Chicago property tax bills going up 10 percent this year


Chicago property tax bills going up 10 percent this year

The average Chicago property tax bill is going up about 10 percent this year following City Hall and Chicago Public Schools tax hikes to pay for police, fire and teacher pensions, according to calculations released Tuesday by the Cook County clerk's office.

As a result, the owner of a city home determined to be worth $224,500 will pay nearly $4,000 in property taxes this year - an increase of about $363.

The news is slightly better in suburban Cook, where the average homeowner can expect to pay anywhere from 3.9 percent to 6.5 percent more, depending on where they live, County Clerk David Orr determined.

And it's a mixed bag for business property owners in the county. In Chicago, commercial parcels will see increases of about 9.3 percent, or $1,150 more for a property valued at $270,000. In suburban Cook, those bills are going down by about 4.2 percent in the north suburbs and up by about 3 percent in the south suburbs.
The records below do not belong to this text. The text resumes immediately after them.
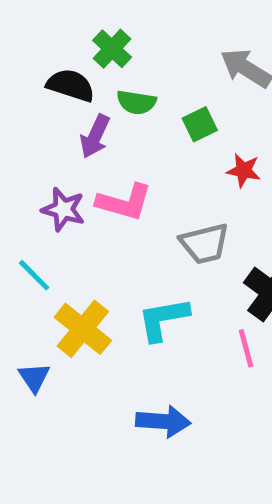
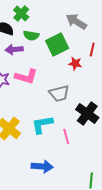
green square: (200, 124) -> (57, 44), size x1.6
purple arrow: (95, 136) -> (14, 50), turned 60
pink line: (246, 348) -> (66, 136), moved

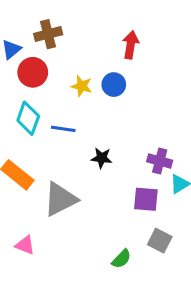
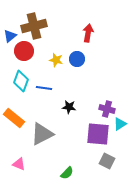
brown cross: (48, 34) -> (34, 26), size x1.4
purple square: (146, 199) -> (98, 134), size x1.4
green semicircle: (121, 259) -> (67, 173), moved

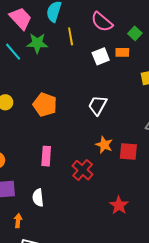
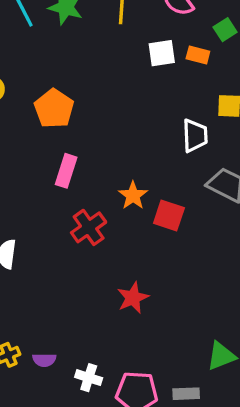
white trapezoid: (98, 105) -> (195, 136), moved, turned 135
pink rectangle: (46, 156) -> (66, 171), moved

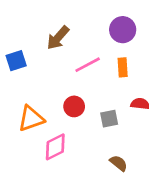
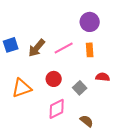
brown arrow: (58, 38) -> (37, 48), moved
gray square: (109, 119) -> (80, 88), turned -32
pink diamond: (55, 147) -> (57, 109), moved

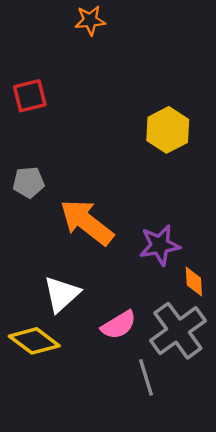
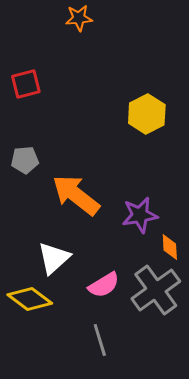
gray line: (146, 377) -> (100, 340), moved

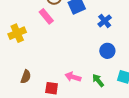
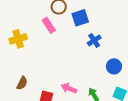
blue cross: (105, 21) -> (94, 40), moved
blue circle: (107, 51) -> (114, 66), moved

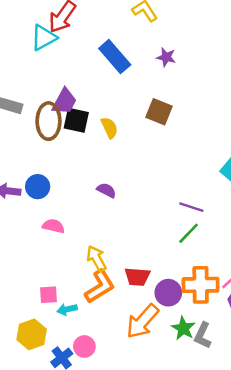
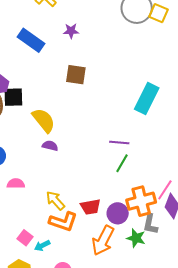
yellow semicircle: (109, 128) -> (44, 120), moved, size x1.5
orange L-shape: (100, 286) -> (63, 222), turned 64
pink square: (49, 295) -> (25, 238), turned -35
gray L-shape: (203, 335) -> (150, 224), moved

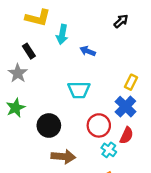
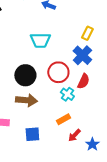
black circle: (49, 125) -> (25, 75), moved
While city property owners have complained long and loudly about their tax bills, they still by and large pay less in property taxes than their suburban Cook and collar county counterparts for homes with the same market value. The tax rate in Chicago remains lower than in the vast majority of suburbs, according to Tribune data.

The increases will be reflected on the second installment of Cook County property tax bills, which Treasurer Maria Pappas said would be mailed out at the end of this month with an Aug. 1 due date. The first-installment bills were due March 1.

In Chicago, the story continues to be the impact of property tax hikes that Mayor Rahm Emanuel pushed through the City Council and his hand-picked Chicago Board of Education.